Why Argentinians Eat Italian on Christmas
Italian roots, Argentinian tradition.
To my surprise, there was little room for European nostalgia when I was far from home, in Buenos Aires, for Christmas.
In many ways, the culture in Buenos Aires has been defined by the immense influx of Italian immigrants over time.
Of course, these Italian influences are interpreted and adapted to local customs and ingredients.
Even so, these Italian elements constantly reminded me very much of my home festivities—the only difference being that tango music, grilled meat, and the boiling heat placed me firmly in South America.
Traditionally, holiday gatherings in Argentina start on the 24th of December, and in true Italian fashion, include an opulent dinner (despite the tropical temperatures). Moreover, Argentinian Christmas celebrations without mayonnaise are as unthinkable as soccer without Diego Maradona.
Starting in the late afternoon, cold starters are piled up and served for the whole family to dig in. A classic, not be missed, is vitello tonnato—slices of tender veal with a creamy tuna sauce—from the Piemont region.
Rolled dishes are also extremely popular, either filled with meat or as Pionono. The latter is a sweet vanilla sponge cake which is either filled with classic Dulce de Leche or, to my surprise, with chicken, tomatoes, and mayonnaise, to create a sweet and savory roll.
Of course, all-time Argentinian favorite, empanadas, are always within arm’s reach.
In the evening, very hearty dishes, like suckling pig or grilled meat, are served, alongside Christmas-y sweets, like Pan Dulce (similar to Italian Panettone) and Turrones (nutty caramel bars).

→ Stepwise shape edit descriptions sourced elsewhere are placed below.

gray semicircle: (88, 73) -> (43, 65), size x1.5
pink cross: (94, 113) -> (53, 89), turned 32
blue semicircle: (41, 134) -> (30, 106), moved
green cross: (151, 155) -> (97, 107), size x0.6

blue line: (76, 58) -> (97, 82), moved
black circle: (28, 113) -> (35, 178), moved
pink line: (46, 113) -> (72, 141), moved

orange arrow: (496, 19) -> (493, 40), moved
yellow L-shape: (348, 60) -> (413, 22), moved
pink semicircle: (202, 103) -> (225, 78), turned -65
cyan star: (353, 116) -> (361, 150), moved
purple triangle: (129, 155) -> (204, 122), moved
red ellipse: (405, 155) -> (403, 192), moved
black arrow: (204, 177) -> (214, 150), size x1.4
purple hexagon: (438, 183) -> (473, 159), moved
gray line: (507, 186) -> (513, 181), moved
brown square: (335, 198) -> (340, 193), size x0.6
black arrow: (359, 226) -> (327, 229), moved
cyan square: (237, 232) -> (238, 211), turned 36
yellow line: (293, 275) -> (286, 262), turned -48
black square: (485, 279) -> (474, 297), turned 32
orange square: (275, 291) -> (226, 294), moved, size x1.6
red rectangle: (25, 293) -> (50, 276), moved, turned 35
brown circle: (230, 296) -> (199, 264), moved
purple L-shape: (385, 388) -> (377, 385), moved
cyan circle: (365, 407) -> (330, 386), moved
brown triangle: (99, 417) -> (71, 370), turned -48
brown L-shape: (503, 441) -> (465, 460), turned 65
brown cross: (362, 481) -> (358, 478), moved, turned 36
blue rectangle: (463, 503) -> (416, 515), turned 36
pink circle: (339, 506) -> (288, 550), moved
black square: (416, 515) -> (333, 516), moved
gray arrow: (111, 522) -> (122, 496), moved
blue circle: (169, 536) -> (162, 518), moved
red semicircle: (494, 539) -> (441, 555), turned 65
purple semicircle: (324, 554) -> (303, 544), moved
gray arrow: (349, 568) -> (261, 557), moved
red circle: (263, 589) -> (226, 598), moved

The first mixed drinks with Fernet-Branca and Coke start to flow, and, at midnight, Argentinians like to toast with glasses of sparkling wine or cider. Only then, presents are given, and spectacular fireworks invite everybody to move the party to the streets to marvel at the colorful sky. However, there are always a few runaways who head back inside for some ice cream.
Before you realize, somebody is playing the accordion or guitar, your cousins are dancing, your uncles are toasting with more Fernet, and classic flan is served. By then, your nostalgic thoughts of cinnamon cookies and red cabbage have been forgotten, and you realize that you’re enjoying a truly Argentinian Christmas—not because it is similar to your own culture, but because it is its own entirely.